Transcribed page contents:
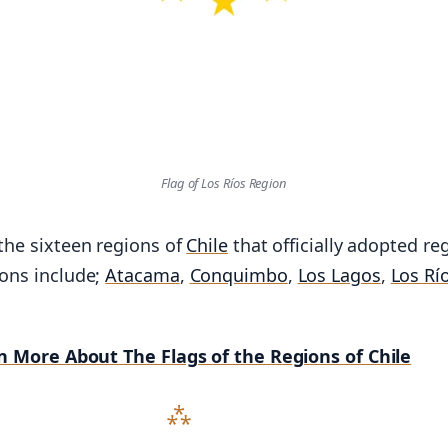
Flag of Los Ríos Region
 the sixteen regions of
Chile
that officially adopted re
ions include;
Atacama
,
Conquimbo
,
Los Lagos
,
Los Rí
n More About The Flags of the Regions of Chile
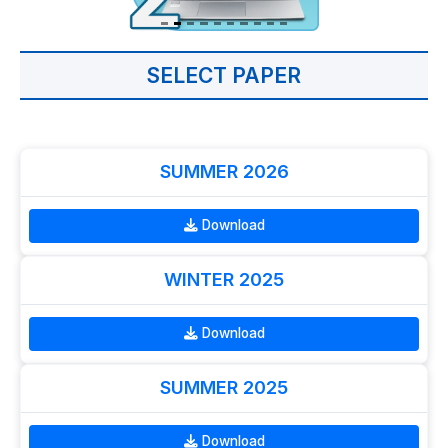
SELECT PAPER
SUMMER 2026
Download
WINTER 2025
Download
SUMMER 2025
Download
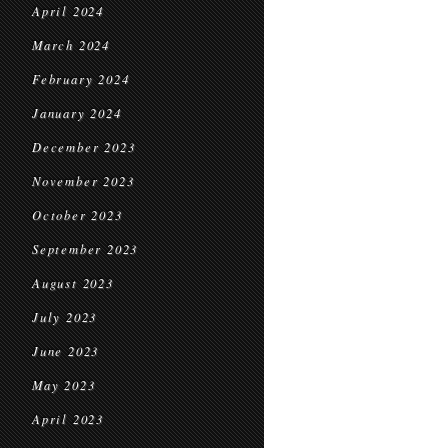
April 2024
March 2024
February 2024
January 2024
December 2023
November 2023
October 2023
September 2023
August 2023
July 2023
June 2023
May 2023
April 2023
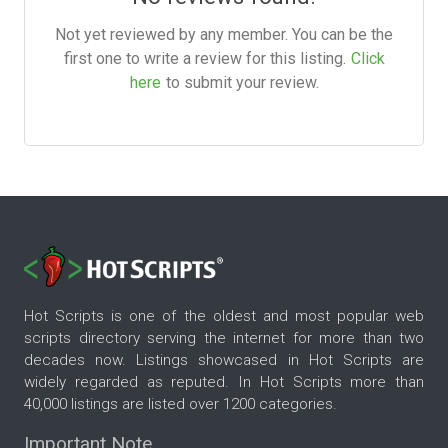
Not yet reviewed by any member. You can be the
first one to write a review for this listing.
Click
here
to submit your review.
Hot Scripts is one of the oldest and most popular web
scripts directory serving the internet for more than two
decades now. Listings showcased in Hot Scripts are
widely regarded as reputed. In Hot Scripts more than
40,000 listings are listed over 1200 categories.
Important Note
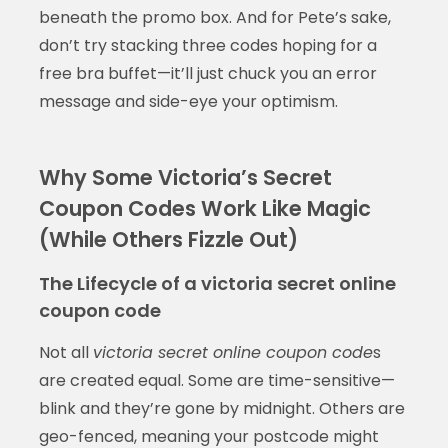
beneath the promo box. And for Pete’s sake,
don’t try stacking three codes hoping for a
free bra buffet—it’ll just chuck you an error
message and side-eye your optimism.
Why Some Victoria’s Secret
Coupon Codes Work Like Magic
(While Others Fizzle Out)
The Lifecycle of a victoria secret online
coupon code
Not all
victoria secret online coupon code
s
are created equal. Some are time-sensitive—
blink and they’re gone by midnight. Others are
geo-fenced, meaning your postcode might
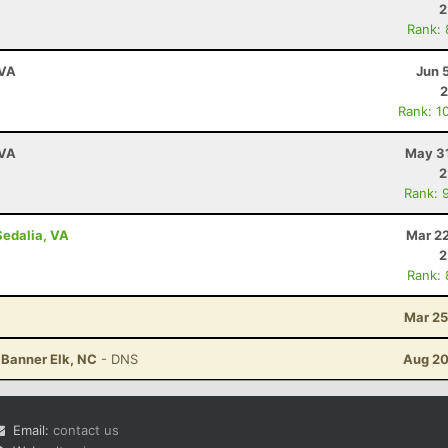
2
Rank:
 VA
Jun 
2
Rank: 1
 VA
May 31
2
Rank: 
Sedalia, VA
Mar 22
2
Rank:
Mar 25
 Banner Elk, NC
- DNS
Aug 20
Email:
contact us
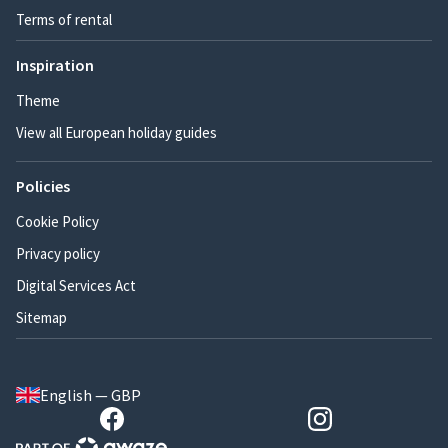
Terms of rental
Inspiration
Theme
View all European holiday guides
Policies
Cookie Policy
Privacy policy
Digital Services Act
Sitemap
English — GBP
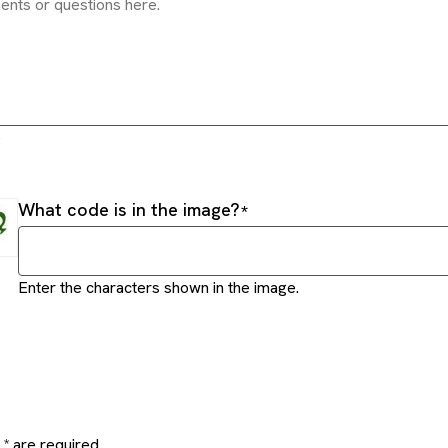
.
What code is in the image?
Enter the characters shown in the image.
* are required.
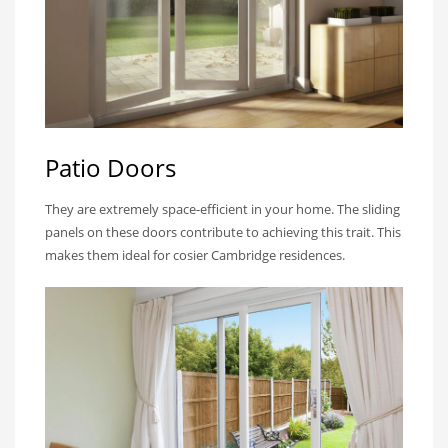
Patio Doors
They are extremely space-efficient in your home. The sliding
panels on these doors contribute to achieving this trait. This
makes them ideal for cosier Cambridge residences.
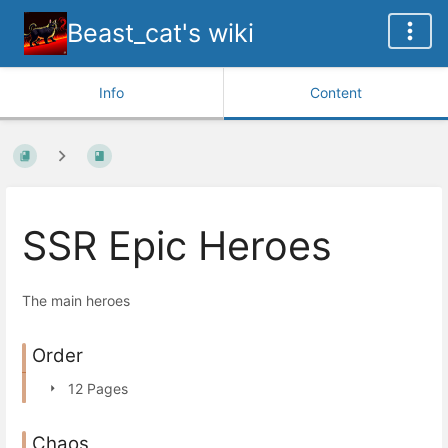
Beast_cat's wiki
Info
Content
SSR Epic Heroes
The main heroes
Order
12 Pages
Chaos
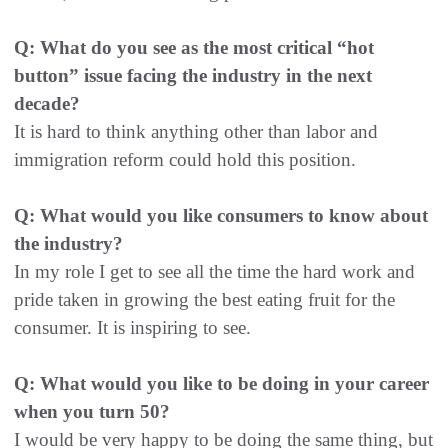
Q: What do you see as the most critical “hot
button” issue facing the industry in the next
decade?
It is hard to think anything other than labor and
immigration reform could hold this position.
Q: What would you like consumers to know about
the industry?
In my role I get to see all the time the hard work and
pride taken in growing the best eating fruit for the
consumer. It is inspiring to see.
Q: What would you like to be doing in your career
when you turn 50?
I would be very happy to be doing the same thing, but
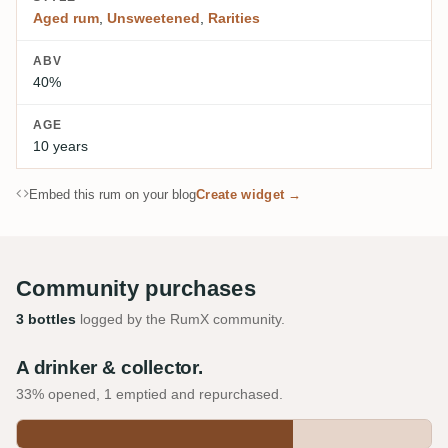
Aged rum
,
Unsweetened
,
Rarities
ABV
40%
AGE
10 years
Embed this rum on your blog
Create widget →
Community purchases
3 bottles
logged by the RumX community.
A drinker & collector.
33% opened, 1 emptied and repurchased.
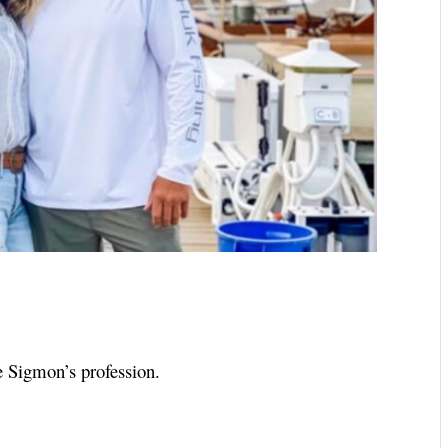
e Sigmon’s profession.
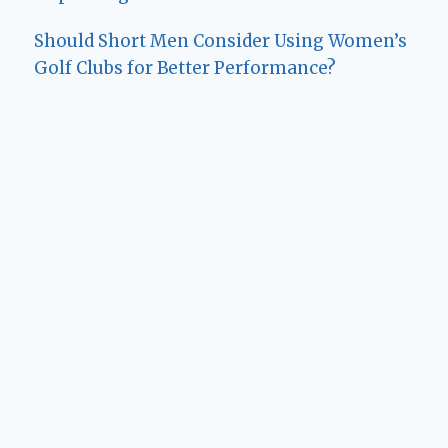
Should Short Men Consider Using Women’s
Golf Clubs for Better Performance?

ACTION ITEM:
From the first line above to the line containing "Cookie Policy", repeat each line exactly. Pictures stay out.

REPLY TO THE TASK:
Flag of Los Ríos Region
 the sixteen regions of
Chile
that officially adopted re
ions include;
Atacama
,
Conquimbo
,
Los Lagos
,
Los Rí
n More About The Flags of the Regions of Chile
SELECT PAPER
SUMMER 2026
Download
WINTER 2025
Download
SUMMER 2025
Download
April 2024
March 2024
February 2024
January 2024
December 2023
November 2023
October 2023
September 2023
August 2023
July 2023
June 2023
May 2023
April 2023
Not yet reviewed by any member. You can be the
first one to write a review for this listing.
Click
here
to submit your review.
Hot Scripts is one of the oldest and most popular web
scripts directory serving the internet for more than two
decades now. Listings showcased in Hot Scripts are
widely regarded as reputed. In Hot Scripts more than
40,000 listings are listed over 1200 categories.
Important Note
beneath the promo box. And for Pete’s sake,
don’t try stacking three codes hoping for a
free bra buffet—it’ll just chuck you an error
message and side-eye your optimism.
Why Some Victoria’s Secret
Coupon Codes Work Like Magic
(While Others Fizzle Out)
The Lifecycle of a victoria secret online
coupon code
Not all
victoria secret online coupon code
s
are created equal. Some are time-sensitive—
blink and they’re gone by midnight. Others are
geo-fenced, meaning your postcode might
2
Rank:
 VA
Jun 
2
Rank: 1
 VA
May 31
2
Rank: 
Sedalia, VA
Mar 22
2
Rank:
Mar 25
 Banner Elk, NC
- DNS
Aug 20
Email:
contact us
Terms of rental
Inspiration
Theme
View all European holiday guides
Policies
Cookie Policy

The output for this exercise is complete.